3.1.7. Encrypt Device Data

ID	Priority	Best Practice
BP 3.1.7.1	Required	Use encryption to protect IoT data in transit and at rest
BP 3.1.7.2	Highly Recommended	Use data classification strategies to categorize data access based on levels of sensitivity
BP 3.1.7.3	Recommended	Protect your IoT data in compliance with regulatory requirements

Architecture Notes - BP 3.1.7.1 - Use encryption to protect IoT data in transit and at restUse encryption to protect IoT data in transit and at rest

For data at rest, the Storage Networking Industry Association (SNIA) defines storage security as “Technical controls, which may include integrity, confidentiality and availability controls that protect storage resources and data from unauthorized users and uses.” Thus, it’s required to protect the confidentiality of sensitive data, such as the device identity, secrets, or user data, by encrypting it at rest. For data in transit, use a secure transport mechanism such as TLS to protect the confidentiality and integrity of all data transmitted to and from your devices.

Recommendation 3.1.7.1.1 - Require the use of device SDKs or client libraries for the device to communicate to cloud

Configure the IoT devices to communicate only over TLS to cloud endpoints. For example, use AWS IoT Greengrass or Amazon FreeRTOS SDKs to secure connectivity from your devices to AWS IoT Core over TLS 1.2. See AWS IoT Core Developer Guide’s Transport security in AWS IoT.

Recommendation 3.1.7.1.2 - Encrypt data at rest or secrets on IoT devices

As explained earlier in section 2.3.3, take advantage of encryption utilities provided by the host operating system to encrypt the data stored at rest in the local filesystem. In addition, take advantage of Secure Elements, and TPMs. TEEs can add storage protections as well

Recommendation 3.1.7.1.3 -

Architecture Notes - BP 3.1.7.2 - Use data classification strategies to categorize data access based on levels of sensitivity

Data classification and governance is the customer’s responsibility.

1. Identify and classify data based on sensitivity collected throughout your IoT workload and learn their corresponding business use-case.
2. Identify and act on opportunities to stop collecting unused data, or adjusting data granularity and retention time.
3. Consider a defense in depth approach and reduce human access to device data.

See the following for more details:

• AWS IoT Greengrass Developer Guide: Manage data streams on the AWS IoT Greengrass core
• The Internet of Things on AWS – Official Blog: Designing dataflows for multi-schema messages in AWS IoT Analytics

Recommendation 3.1.7.2.1 - Implement data classification strategies for all data stored on devices or in the cloud, as well as all data sent over the network. Process data based on the level of sensitivity (for example, highly classified, personally identifiable data, etc.)
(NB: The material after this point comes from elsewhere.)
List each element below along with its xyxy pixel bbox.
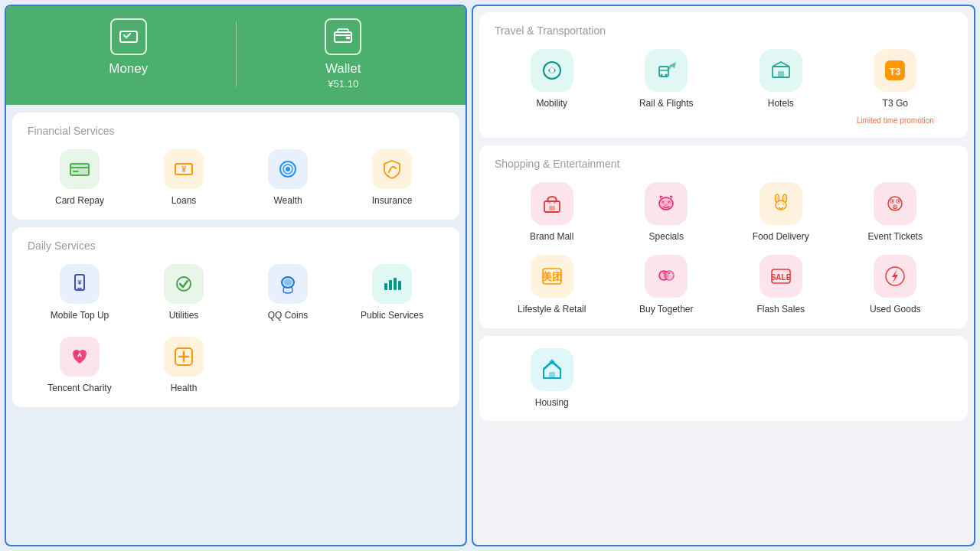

Before architecting an IoT application, data classification, governance, and controls must be designed and documented to reflect how the data can be persisted on the edge or in the cloud, and how data should be encrypted throughout its lifecycle. For example:

• By using AWS IoT Greengrass stream manager, you can define policies for storage type, size, and data retention on a per-stream basis. For highly classified data, you can define a separate data stream.
• By using AWS IoT Analytics, you can create different workflows for storing classified data. For highly classified data, you can define a separate pipeline and data store.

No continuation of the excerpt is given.